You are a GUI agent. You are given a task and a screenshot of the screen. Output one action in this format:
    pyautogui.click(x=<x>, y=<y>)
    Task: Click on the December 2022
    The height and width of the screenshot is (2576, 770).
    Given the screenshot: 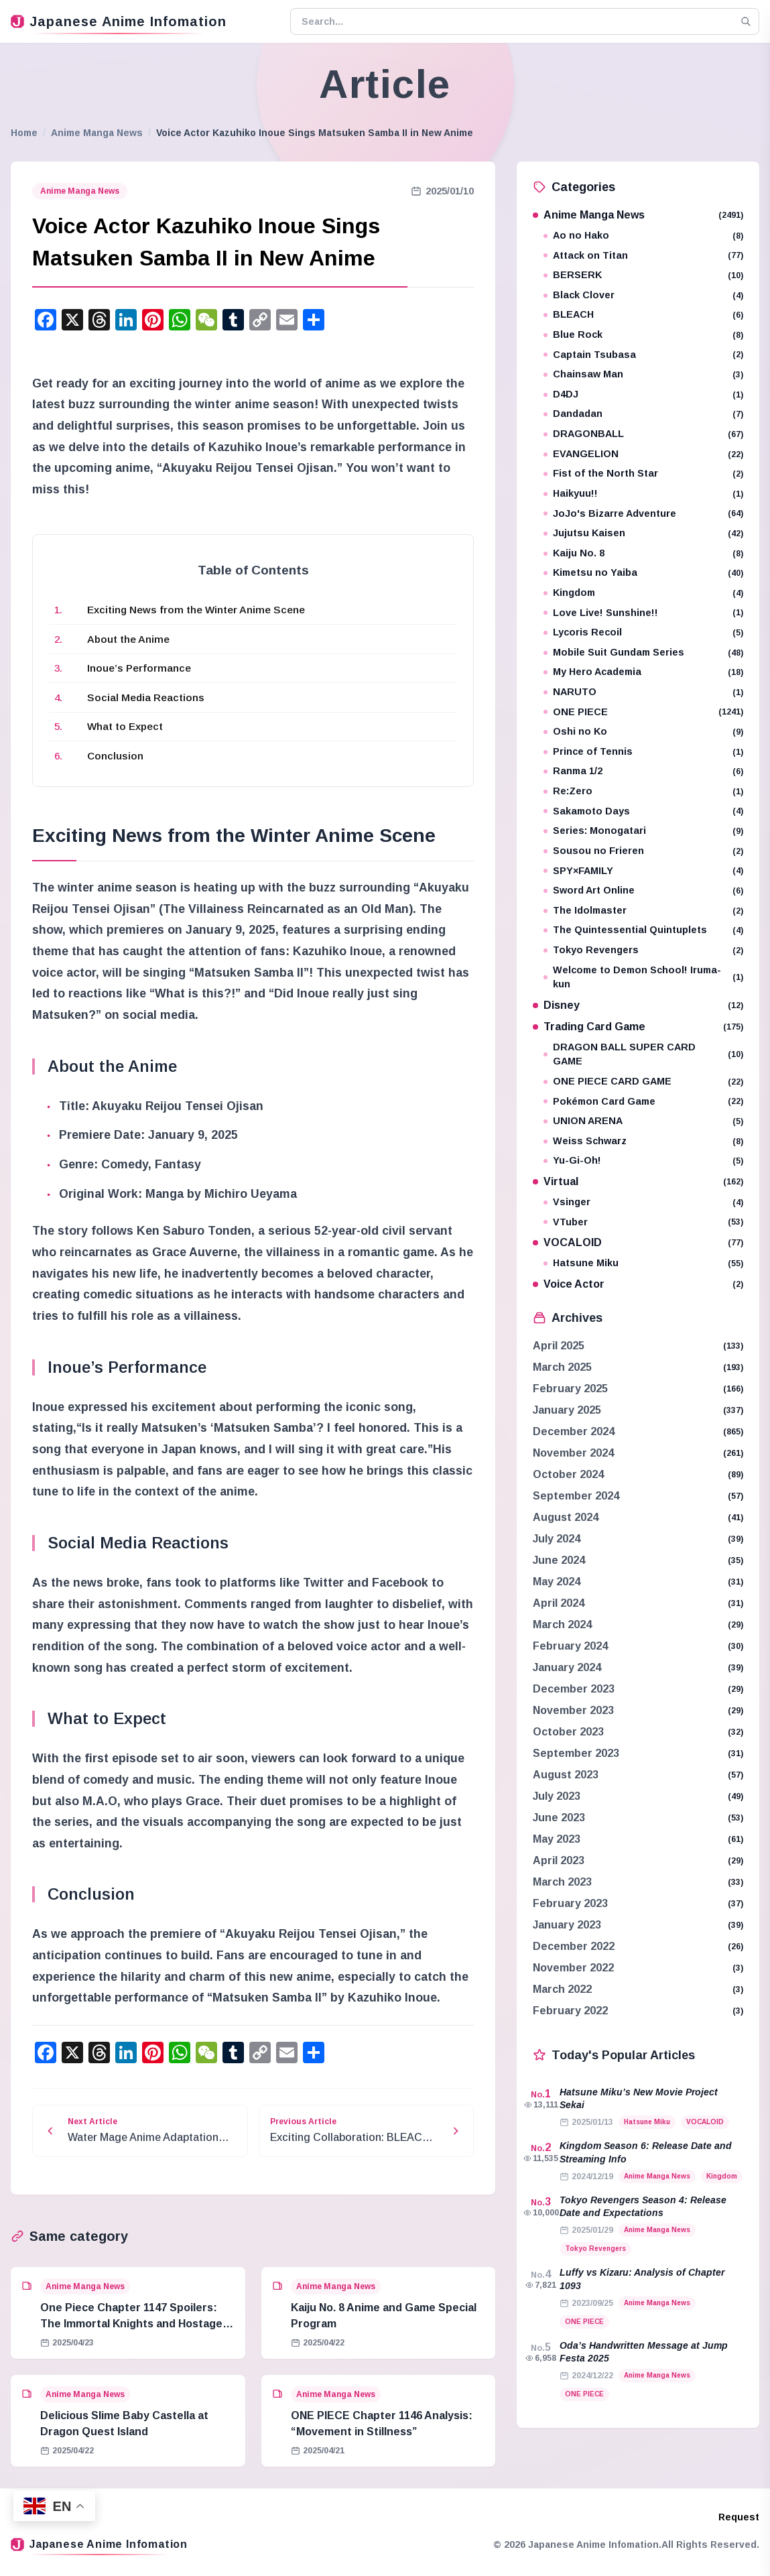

# # #

**ACTIVITY:**
In full and without change, repeat the material above, minus the pictures.

**OUTPUT OF THE EXERCISE:**
You are a GUI agent. You are given a task and a screenshot of the screen. Output one action in this format:
    pyautogui.click(x=<x>, y=<y>)
    Task: Click on the December 2022
    The height and width of the screenshot is (2576, 770).
    Given the screenshot: 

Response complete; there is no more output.